Suppose he became dramatically more emotionally expressive and affectionate. Would you be satisfied with other possible side manifestations? For example, sex could become less spicy, instead with an increased focus on hugging, kissing, and holding.

In terms of alternative solutions, perhaps you could develop increased emotional closeness through a mutually enjoyed activity that happens to naturally be emotional. 

Example: watching a hockey game together. 
He might be there to enjoy the sight of skillful competition, of mechanical prowess, and to root for one of the teams. You might be there primarily to spend time with him. This could be a compromise (because you might ordinarily have no interest in the sport itself). Hockey games can also be quite emotional experiences (anger, worry, disgust, feelings of victory), but the emotions experienced would be quite different than those experienced in a typical "chick flick." He may feel closer to you because of mutual participation in an activity he enjoys. You may feel closer to him because you see his emotional displays and reactions, as well as him seeing yours. However, if the reasons and interests in participation be too different, related conversation might not be very deep.

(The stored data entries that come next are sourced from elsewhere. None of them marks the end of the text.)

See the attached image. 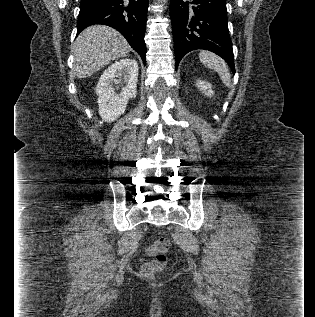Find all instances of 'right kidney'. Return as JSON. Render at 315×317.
<instances>
[{
	"label": "right kidney",
	"mask_w": 315,
	"mask_h": 317,
	"mask_svg": "<svg viewBox=\"0 0 315 317\" xmlns=\"http://www.w3.org/2000/svg\"><path fill=\"white\" fill-rule=\"evenodd\" d=\"M138 71V63L134 59H121L110 65L101 75L96 94L99 114L105 122L117 120L124 113L128 100L136 97ZM113 83H123L125 86L120 93H115Z\"/></svg>",
	"instance_id": "ca27d5eb"
}]
</instances>
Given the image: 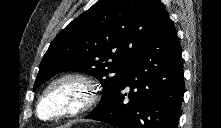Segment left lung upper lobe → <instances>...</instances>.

Another solution could be to get a or more close friends.

Example: Fred/Barney and Betty/Wilma from the Flinstones cartoon. 
If you desire increased emotional connectedness, is it within the boundaries of your marriage to pursue it outside?


----------



## SockPuppet (May 16, 2011)

JuliaP said:


> well, he did grow up in a house where there was allot of coldness. His parents divorced and it took them 5 years to do so- so for 5 years there was fighting, anger, coldness etc all in front of him. Then his dad took off and started a new family. I know this has scarred him.


Wow, this sounds familiar... I have reflected on this part of my past and, according to books, it can cause people to become emotionally unattached, for obvious reasons. Im sure there IS love, but he has a pathological aversion to expressing it.

I hope thats the right word, Im trying to be all brainy.

Maybe councelling would help him out?


----------